After a weekend of alleged u-turns that prove that you should always read the small print, and a week of teachers reporting on the continuing farce that are this year’s SATs, it feels good to remember what and who matters in education. Have we reached the tipping point of what we will sacrifice for good results? Have our politicians ever been so out of touch with what the profession wants and needs?
The sounds of teachers’ heads being banged repeatedly against the wall echoed across Twitter as it dawned upon teachers that the u-turn was only a mirage. “At a time when the DfE seems barely able to successfully navigate a revolving door, and both financial and recruitment crises are descending upon our schools, they are nevertheless willing to expend remarkable political capital to transfer all schools to private hands.”
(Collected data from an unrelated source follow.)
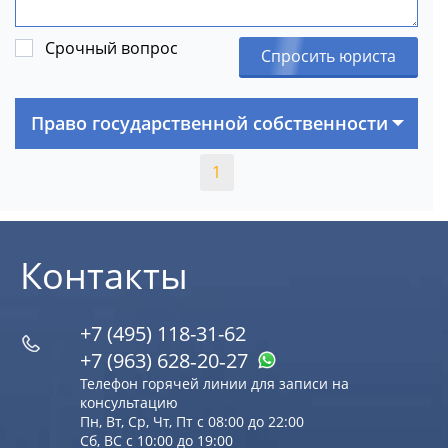
Срочный вопрос
Спросить юриста
Право государственной собственности
1
Контакты
+7 (495) 118-31-62
+7 (963) 628‑20‑27
Телефон горячей линии для записи на
консультацию
Пн, Вт, Ср, Чт, Пт с 08:00 до 22:00
Сб, ВС с 10:00 до 19:00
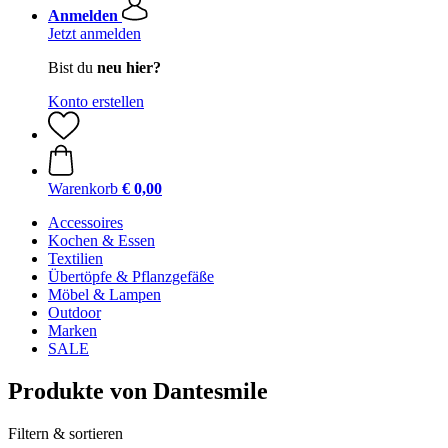
Anmelden
Jetzt anmelden
Bist du
neu hier?
Konto erstellen
Warenkorb
€ 0,00
Accessoires
Kochen & Essen
Textilien
Übertöpfe & Pflanzgefäße
Möbel & Lampen
Outdoor
Marken
SALE
Produkte von Dantesmile
Filtern & sortieren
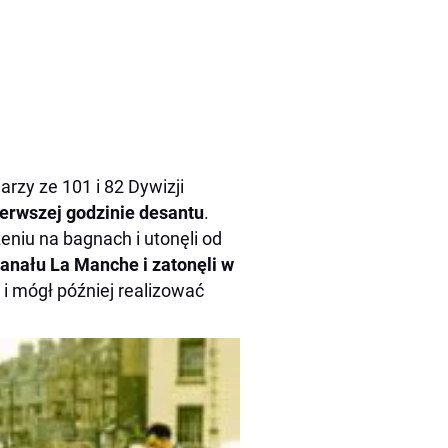
rzy ze 101 i 82 Dywizji
erwszej godzinie desantu
.
niu na bagnach i utonęli od
kanału La Manche i zatonęli w
 i mógł później realizować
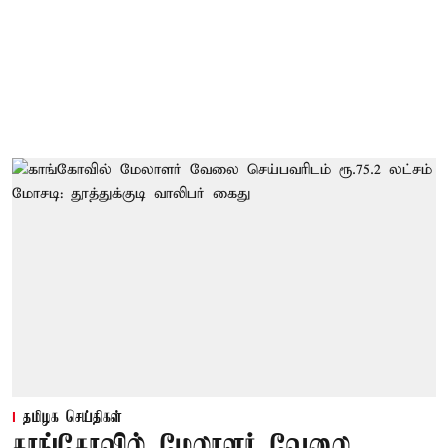
தமிழக செய்திகள்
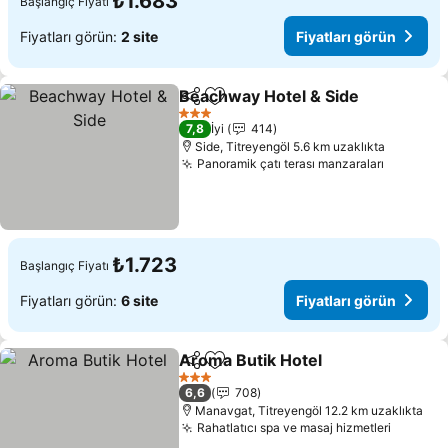
₺1.683
Başlangıç Fiyatı
Fiyatları görün:
2 site
Fiyatları görün
Beachway Hotel & Side
Paylaş
Favorilerime ekle
3 Yıldız
7,8
İyi
414
Side, Titreyengöl 5.6 km uzaklıkta
Panoramik çatı terası manzaraları
₺1.723
Başlangıç Fiyatı
Fiyatları görün:
6 site
Fiyatları görün
Aroma Butik Hotel
Paylaş
Favorilerime ekle
3 Yıldız
6,6
708
Manavgat, Titreyengöl 12.2 km uzaklıkta
Rahatlatıcı spa ve masaj hizmetleri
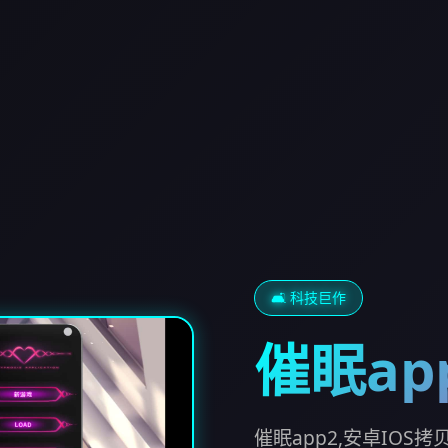
🛋️ 科技巨作
催眠ap
催眠app2,安卓IOS拷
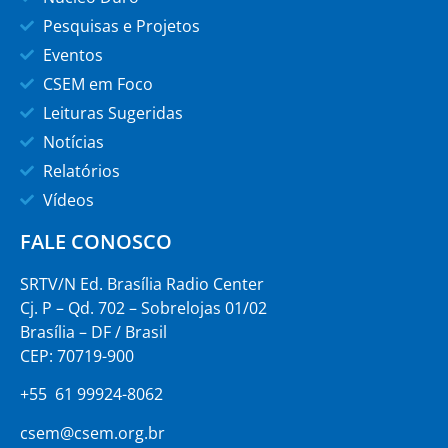
Pesquisas e Projetos
Eventos
CSEM em Foco
Leituras Sugeridas
Notícias
Relatórios
Vídeos
FALE CONOSCO
SRTV/N Ed. Brasília Radio Center
Cj. P – Qd. 702 – Sobrelojas 01/02
Brasília – DF / Brasil
CEP: 70719-900
+55 61 99924-8062
csem@csem.org.br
Dis Idealist ridicules the idea that the government has made a “u-turn” and instead presents the case for it being viewed as a tactical retreat. “In other words, the DfE will no longer force 20,000 schools to individually convert to academy status, but will instead force their conversions an LEA-sized block at a time.”
Brian Walton reveals the desolation and despair he feels being on the receiving end of it all.
“There is little joy in the role of headteacher right now. I cannot remember a time in my career (20 years) where I have felt so disillusioned, so angry or so disappointed. I have never spent so much time on issues that are not directly about teaching and learning (but are so destructive to a school ethos and the hope that is central to running a good school community). I have never felt so isolated (even when surrounded by so many good people).”
Every Child Matters has never felt as distant as it has this week. A week ago I tweeted “if all schools are academies, what happens to the children no chain wants?”; immediately it prompted more than 57 retweets. This blog by Jordy Jax articulates that growing sense of unease as principles are stretched and different teachers, governors and politicians whisper their discomfort.
“Which children do we ‘include’ in this category? Children with autism, who have sensory issues and often lash out when they are ‘overloaded’? Children with Down’s syndrome who on occasion display challenging behaviour? Children with medical conditions such as ADHD who struggle with a chemical imbalance? Children with mental health issues? Children with severe attachment who have often been removed from their parents by social care? Children who have PTSD after witnessing domestic violence in the home? Children who are/have been sexually abused? The list goes on!! And guess what?? Children in most of these categories are sitting in our PRU! Permanently excluded!. Headteachers are under pressure as never before to deliver ‘results’ and children with poor behaviour disrupt this process.”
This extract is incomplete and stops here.